(Exercise objective) Output the entries in full and verbatim, pictures omitted.

(Input material)
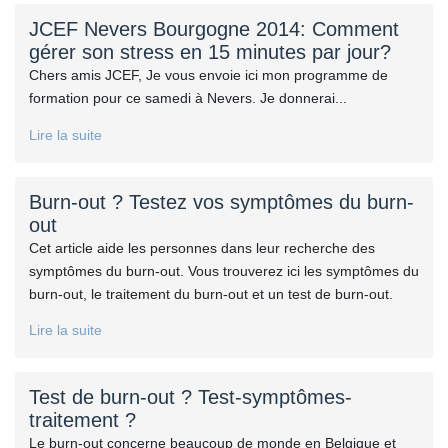
JCEF Nevers Bourgogne 2014: Comment
gérer son stress en 15 minutes par jour?
Chers amis JCEF, Je vous envoie ici mon programme de
formation pour ce samedi à Nevers. Je donnerai...
Lire la suite
Burn-out ? Testez vos symptômes du burn-
out
Cet article aide les personnes dans leur recherche des
symptômes du burn-out. Vous trouverez ici les symptômes du
burn-out, le traitement du burn-out et un test de burn-out.
Lire la suite
Test de burn-out ? Test-symptômes-
traitement ?
Le burn-out concerne beaucoup de monde en Belgique et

(Answer to the problem)
JCEF Nevers Bourgogne 2014: Comment
gérer son stress en 15 minutes par jour?
Chers amis JCEF, Je vous envoie ici mon programme de
formation pour ce samedi à Nevers. Je donnerai...
Lire la suite
Burn-out ? Testez vos symptômes du burn-
out
Cet article aide les personnes dans leur recherche des
symptômes du burn-out. Vous trouverez ici les symptômes du
burn-out, le traitement du burn-out et un test de burn-out.
Lire la suite
Test de burn-out ? Test-symptômes-
traitement ?
Le burn-out concerne beaucoup de monde en Belgique et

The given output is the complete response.